╔══

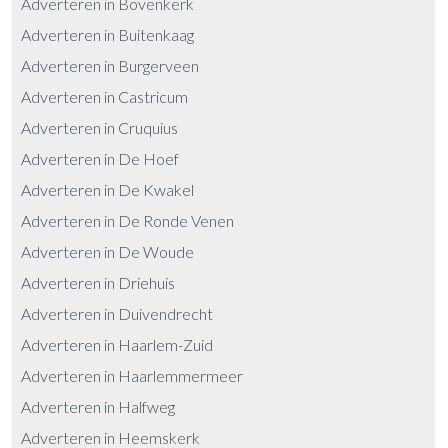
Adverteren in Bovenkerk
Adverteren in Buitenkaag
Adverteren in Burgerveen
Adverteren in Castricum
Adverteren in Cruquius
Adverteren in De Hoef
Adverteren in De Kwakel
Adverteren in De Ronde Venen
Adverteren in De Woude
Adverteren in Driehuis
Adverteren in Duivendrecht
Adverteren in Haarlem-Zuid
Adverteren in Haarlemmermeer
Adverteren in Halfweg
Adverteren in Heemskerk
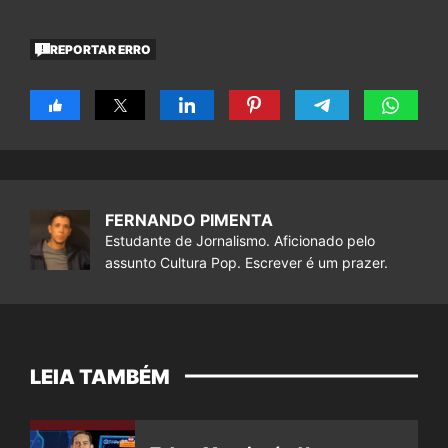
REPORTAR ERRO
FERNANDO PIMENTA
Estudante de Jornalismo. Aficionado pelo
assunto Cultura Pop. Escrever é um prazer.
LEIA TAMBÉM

╚══
╔══

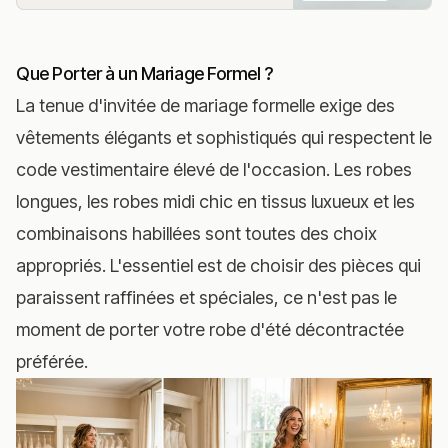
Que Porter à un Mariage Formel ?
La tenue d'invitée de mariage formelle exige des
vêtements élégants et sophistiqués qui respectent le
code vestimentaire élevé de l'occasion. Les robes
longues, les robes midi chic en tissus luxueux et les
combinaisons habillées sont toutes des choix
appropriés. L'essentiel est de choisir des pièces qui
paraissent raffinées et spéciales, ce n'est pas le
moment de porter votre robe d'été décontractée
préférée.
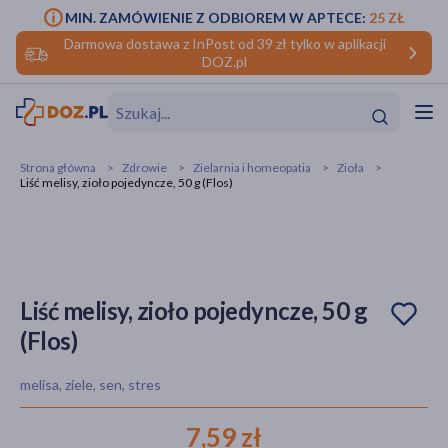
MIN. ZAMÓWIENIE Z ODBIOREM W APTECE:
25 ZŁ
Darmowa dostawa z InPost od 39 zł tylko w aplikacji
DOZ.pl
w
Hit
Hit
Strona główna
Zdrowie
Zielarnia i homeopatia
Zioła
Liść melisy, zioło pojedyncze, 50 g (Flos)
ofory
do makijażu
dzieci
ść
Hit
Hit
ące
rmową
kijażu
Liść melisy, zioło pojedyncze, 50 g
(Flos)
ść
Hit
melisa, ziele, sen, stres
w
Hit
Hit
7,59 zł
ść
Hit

╚══

[YOUR INSTRUCTIONS]:
In the records above, everything from the line with "Adverteren in Bovenkerk" down to the line with "LEIA TAMBÉM" is to be set down exactly, both ends included, with no pictures and no other lines.

[OUTPUT BELOW]:
Adverteren in Bovenkerk
Adverteren in Buitenkaag
Adverteren in Burgerveen
Adverteren in Castricum
Adverteren in Cruquius
Adverteren in De Hoef
Adverteren in De Kwakel
Adverteren in De Ronde Venen
Adverteren in De Woude
Adverteren in Driehuis
Adverteren in Duivendrecht
Adverteren in Haarlem-Zuid
Adverteren in Haarlemmermeer
Adverteren in Halfweg
Adverteren in Heemskerk
REPORTAR ERRO
FERNANDO PIMENTA
Estudante de Jornalismo. Aficionado pelo
assunto Cultura Pop. Escrever é um prazer.
LEIA TAMBÉM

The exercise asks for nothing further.